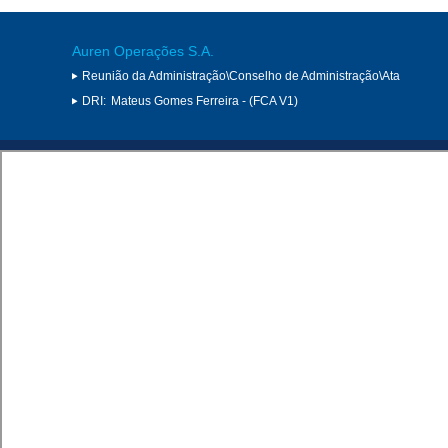
Auren Operações S.A.
Reunião da Administração\Conselho de Administração\Ata
DRI:
Mateus Gomes Ferreira - (FCA V1)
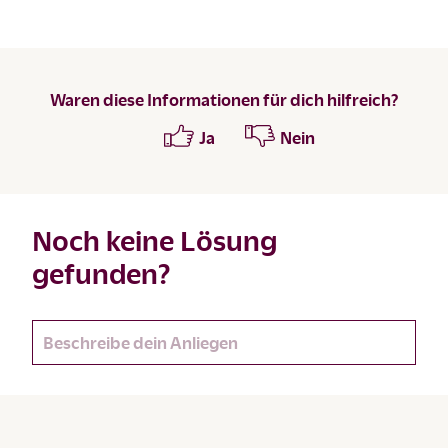
Waren diese Informationen für dich hilfreich?
Ja
Nein
Noch keine Lösung
gefunden?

- _PROBLEM DESCRIPTION_: Leave out the pictures and return every record word for word.

- _ANSWER BOX_:
Auren Operações S.A.
Reunião da Administração\Conselho de Administração\Ata
DRI:
Mateus Gomes Ferreira - (FCA V1)
Waren diese Informationen für dich hilfreich?
Ja
Nein
Noch keine Lösung
gefunden?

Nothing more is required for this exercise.